Fix It?

Feb 6, 2020

Big week for Washington, right?

On Tuesday, President Trump delivered his third State of the Union address.

Depending on which side of the political aisle you inhabit, it was either: a) an uplifting report on what’s right in the Republic, or 2) the most divisive State of the Union -ever.

Having seen and heard more than a couple of these, I’d have to say it was neither.

It was better than some, but fell short of others.

Today, however, it seems everything has to be extreme. Short of that just isn’t adequate.

As outdoorsmen and women, we should know better. We know not every animal harvested is one for the record books. Heck, we accept the fact that every hunt won’t end with a harvest. But we go anyway.

We understand life. And life usually runs on a schedule other than ours.

Life requires balance. Equilibrium. A sense of proportion in proportion to the situation.

You can’t have mountains without valleys any more than you end droughts by thinking of water.

Wishing things different doesn’t change them. Neither does whining, screaming at the sky, or refusing to accept any result you don’t like.

Yesterday, the Senate saw no reason to remove the President of the United States, despite the House of Representatives impeachment vote.

Consequently, the latest contrived melodrama ended with the bang of a gavel and the whimper of the losing side.

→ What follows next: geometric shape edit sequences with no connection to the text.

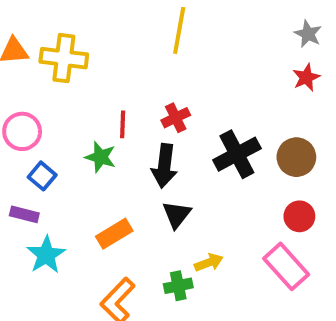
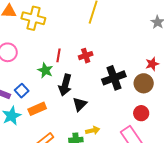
red star: (306, 77) -> (152, 64), moved
black arrow: (164, 166) -> (65, 85), moved
blue square: (42, 176) -> (22, 91), moved
orange rectangle: (114, 234) -> (37, 109), moved

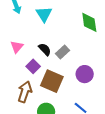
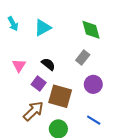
cyan triangle: (44, 14) -> (43, 28), turned 42
gray rectangle: (63, 52) -> (83, 57), moved
brown arrow: (25, 92) -> (33, 111), turned 35

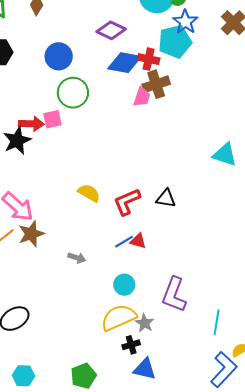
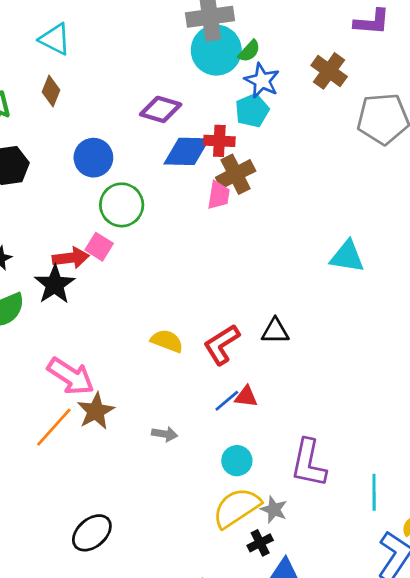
cyan pentagon: (175, 42) -> (252, 111), size x0.7
pink square: (52, 119) -> (99, 247), turned -36

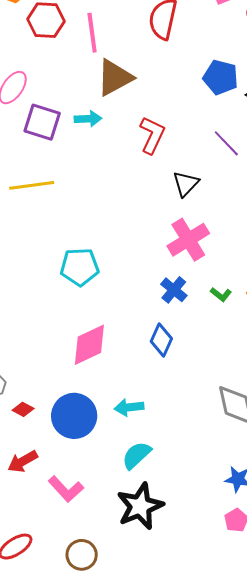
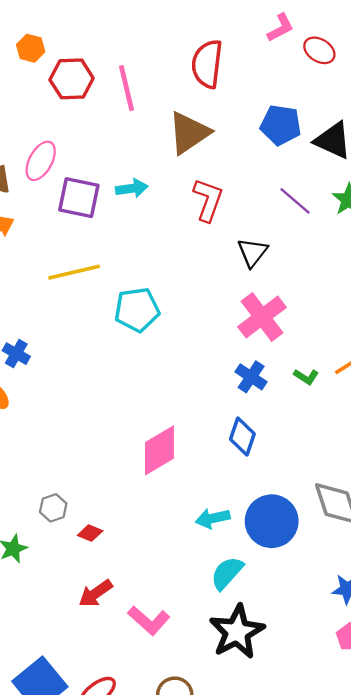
brown triangle: (115, 77) -> (189, 133), moved
cyan pentagon: (80, 267) -> (137, 310), moved
blue circle: (74, 416) -> (272, 521), moved

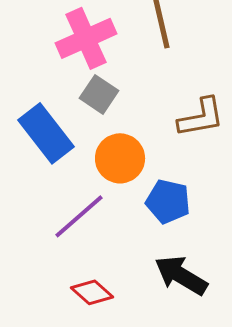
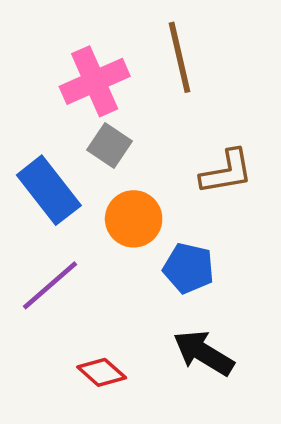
purple line: (79, 216) -> (50, 285), moved

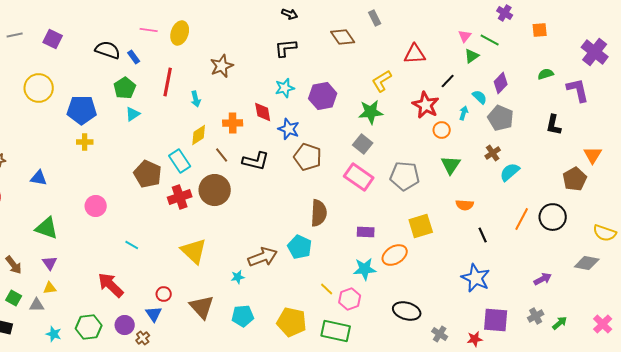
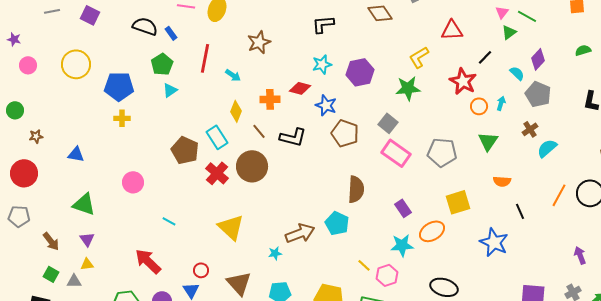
cyan arrow: (196, 99) -> (233, 75), turned -42
red diamond: (263, 112) -> (300, 88), turned -65
cyan arrow: (464, 113) -> (501, 103), moved
yellow diamond: (199, 135) -> (236, 111), turned -35
gray square: (363, 144) -> (388, 123), moved
red cross: (180, 197) -> (217, 173), turned -30
purple rectangle: (366, 232) -> (403, 208), turned 54
blue star: (476, 278) -> (494, 242), moved
purple arrow: (543, 279) -> (580, 255), turned -84

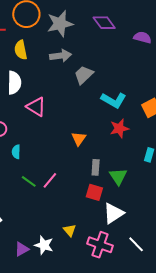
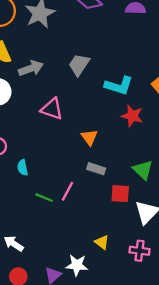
gray arrow: (61, 56) -> (31, 68), moved
pink triangle: (36, 107) -> (52, 109), moved
red star: (119, 128) -> (132, 116), turned -30
gray rectangle: (96, 167) -> (96, 169), moved, turned -63
pink cross: (100, 245) -> (139, 251), size x0.7

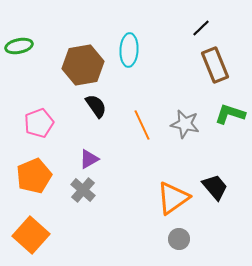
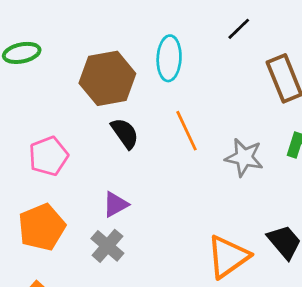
black line: (201, 28) -> (239, 29), moved
orange line: (142, 125) -> (186, 131), moved

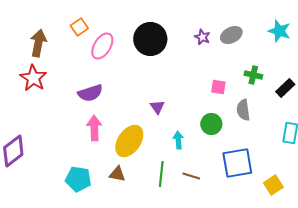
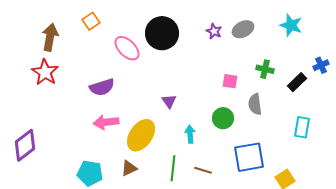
pink ellipse: (102, 46) -> (127, 48), moved, turned -76
pink arrow: (94, 128) -> (106, 122), turned -95
brown triangle: (117, 174) -> (129, 168), turned -36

The ending should have come as no bigger shock than the sun setting yesterday and rising again this morning. (If it didn’t, stop reading here -we’ve got a larger issue).

Instead of our applauding or deriding what we heard and saw during the entire tawdry affair, we should be shaking our collective head over the state of government.

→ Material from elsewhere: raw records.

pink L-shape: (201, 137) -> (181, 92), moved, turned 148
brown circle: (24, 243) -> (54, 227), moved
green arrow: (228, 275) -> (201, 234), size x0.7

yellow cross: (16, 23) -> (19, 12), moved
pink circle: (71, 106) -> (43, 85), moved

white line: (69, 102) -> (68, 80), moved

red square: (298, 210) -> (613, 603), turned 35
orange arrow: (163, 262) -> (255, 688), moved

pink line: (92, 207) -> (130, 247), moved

Despite what you’re seeing, true governance isn’t sports.

Governing is about making the best choices for the most people, not about preserving power or reversing elections.

Those who govern work for…wait on it…US, not the other way around.

So, we need to be about fixing the mess.

And before you begin to say it’s not your mess, stop.

It IS your mess.

It is MY mess.

It is OUR mess.

WE made it.

Liberal or conservative, pro-gun or -anti, vertical or horizontal bow, whatever signifier you use, we all participated in making this mess.

We - as in “We, the people of the United States of America” elected this dysfunction bunch of otherwise unemployable officials into offices that belong to us. They’re supposed to be on loan to them while they do our work. It’s not supposed to be a 30-year career for anyone.

But we allowed them to create a system under which they are exempt from the rules they pile on the rest of us.

So, whether you like it or not, it’s up to us to fix it.

And it will take time, energy and sacrifice.

That’s a fact. Hopefully, we’ll be able to repair the tattered fabric of our country short of another civil war or a modern American remake of the French Revolution.

But the longer we wait, the more drastic the remedies become. We can agree to disagree on some things, but we’d better get busy on solving this problem before the problem solves us.